Record Display for the EPA National Library Catalog


Main Title Determining Uncertainty in Physical Parameter Measurements by Monte Carlo Simulation.
Author Coy, D. W. ; Kew, G. A. ; Mullins, M. E. ; Piserchia, P. V. ;
CORP Author Research Triangle Inst., Research Triangle Park, NC.;Environmental Protection Agency, Washington, DC. Office of Health and Environmental Assessment.
Year Published 1986
Report Number EPA-68-03-3149; EPA/600/D-86/052;
Stock Number PB86-164902
Additional Subjects Monte Carlo method ; Mathematical prediction ; Stochastic processes ; Simulation ; Errors ; Environmental transport ; Uncertainty
Library Call Number Additional Info Location Last
NTIS  PB86-164902 Some EPA libraries have a fiche copy filed under the call number shown. 07/26/2022
Collation 30p
A statistical approach, often called Monte Carlo Simulation, has been used to examine propagation of error with measurement of several parameters important in predicting environmental transport of chemicals. These parameters are vapor pressure, water solubility, octanol-water partition coefficient, and 'volatilization from water' (based on the ratio of laboratory-measured volatilization rate constant to oxygen reaeration rate constant for a specific system).
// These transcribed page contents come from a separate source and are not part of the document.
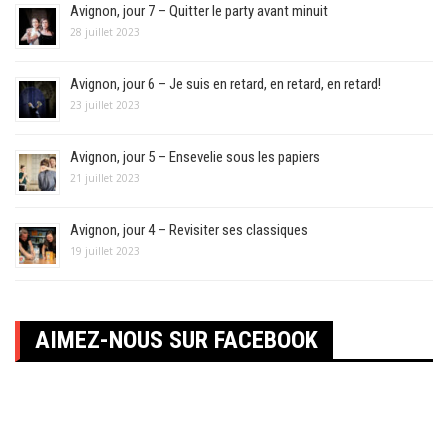
Avignon, jour 7 – Quitter le party avant minuit
28 juillet 2023
Avignon, jour 6 – Je suis en retard, en retard, en retard!
23 juillet 2023
Avignon, jour 5 – Ensevelie sous les papiers
21 juillet 2023
Avignon, jour 4 – Revisiter ses classiques
19 juillet 2023
AIMEZ-NOUS SUR FACEBOOK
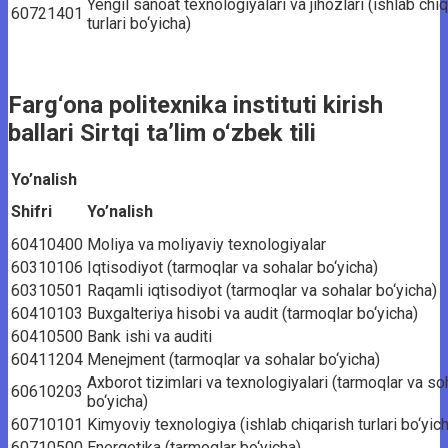
Yengil sanoat texnologiyalari va jihozlari (ishlab chi
60721401
turlari bo‘yicha)
Farg‘ona politexnika instituti kirish
ballari Sirtqi ta’lim o‘zbek tili
Yo’nalish
Shifri
Yo’nalish
60410400
Moliya va moliyaviy texnologiyalar
60310106
Iqtisodiyot (tarmoqlar va sohalar bo‘yicha)
60310501
Raqamli iqtisodiyot (tarmoqlar va sohalar bo‘yicha)
60410103
Buxgalteriya hisobi va audit (tarmoqlar bo‘yicha)
60410500
Bank ishi va auditi
60411204
Menejment (tarmoqlar va sohalar bo‘yicha)
Axborot tizimlari va texnologiyalari (tarmoqlar va so
60610203
bo‘yicha)
60710101
Kimyoviy texnologiya (ishlab chiqarish turlari bo‘yic
60710500
Energetika (tarmoqlar bo‘yicha)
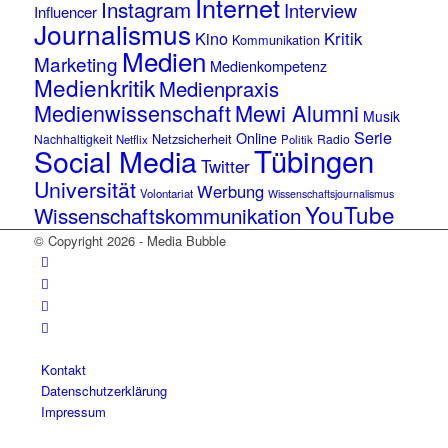
Internet
Instagram
Interview
Influencer
Journalismus
Kino
Kritik
Kommunikation
Medien
Marketing
Medienkompetenz
Medienkritik
Medienpraxis
Medienwissenschaft
Mewi Alumni
Musik
Serie
Online
Netzsicherheit
Nachhaltigkeit
Radio
Netflix
Politik
Tübingen
Social Media
Twitter
Universität
Werbung
Volontariat
Wissenschaftsjournalismus
YouTube
Wissenschaftskommunikation
© Copyright 2026 - Media Bubble
Kontakt
Datenschutzerklärung
Impressum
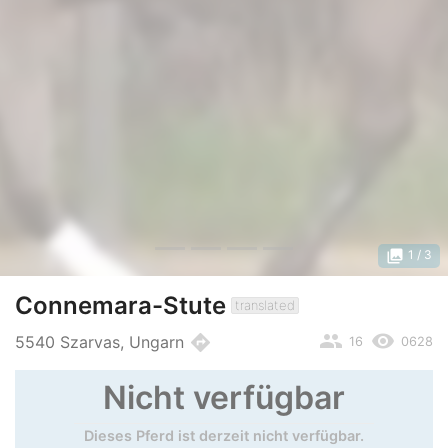
photo_library
1
/ 3
Connemara-Stute
translated
people
remove_red_eye
directions
5540 Szarvas, Ungarn
16
0628
Nicht verfügbar
Dieses Pferd ist derzeit nicht verfügbar.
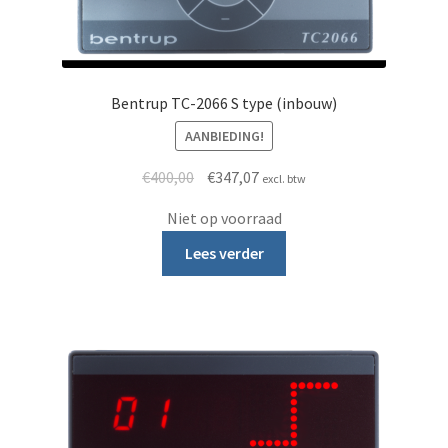
Bentrup TC-2066 S type (inbouw)
AANBIEDING!
Oorspronkelijke prijs was: €400,00.
Huidige prijs is: €347,07.
€
400,00
€
347,07
excl. btw
Niet op voorraad
Lees verder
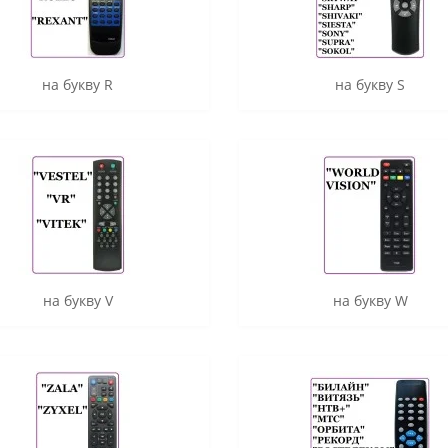
на букву R
на букву S
на букву V
на букву W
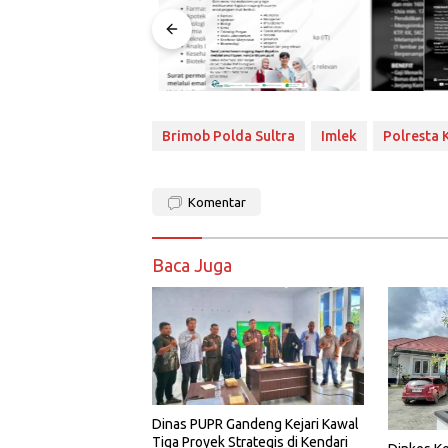
Brimob Polda Sultra
Imlek
Polresta 
Komentar
Baca Juga
Dinas PUPR Gandeng Kejari Kawal
Tiga Proyek Strategis di Kendari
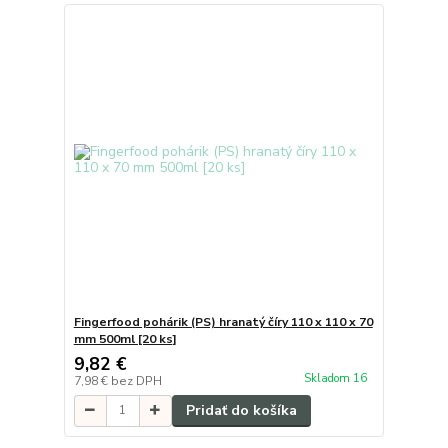
Fingerfood pohárik (PS) hranatý číry 110 x 110 x 70
mm 500ml [20 ks]
9,82 €
Skladom 16
7,98 €
bez DPH
Pridať do košíka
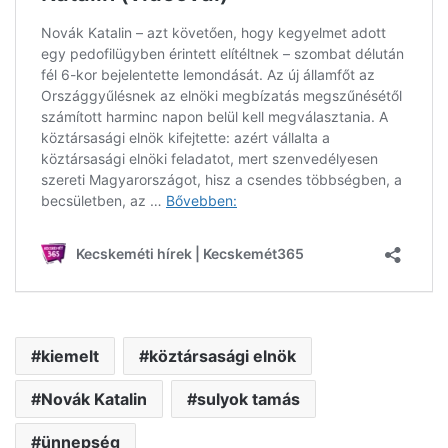
kiemelt
köztársasági elnök
Novák Katalin
sulyok tamás
ünnepség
Column chromatographic and high pressure liquid chromatographic (HPLC) methods tend to under-predict aqueous solubility and vapor pressure and overpredict octanol-water partition coefficient. Measurement error proves not to be normally distributed, with differing bias for each parameter. For 'volatilization from water', determination of the ratio of rate constants for compounds whose Henry's Law constant equals or exceeds 1,000 torr/mole/liter typically report 95% confidence limits equal to 5 to 10 percent of the ratio. Analysis of a regression approach often used to determine the ratio suggests underestimation of both the ratio and its variance. Monte Carlo Simulation did not confirm underestimation of the ratio but suggests variances may be under-estimated by a factor of 2.3. Using the statistical approach in other cases might allow an investigator to choose levels of a parameter (e.g. a drinking water standard) knowing the uncertainty associated with the choice, or the converse.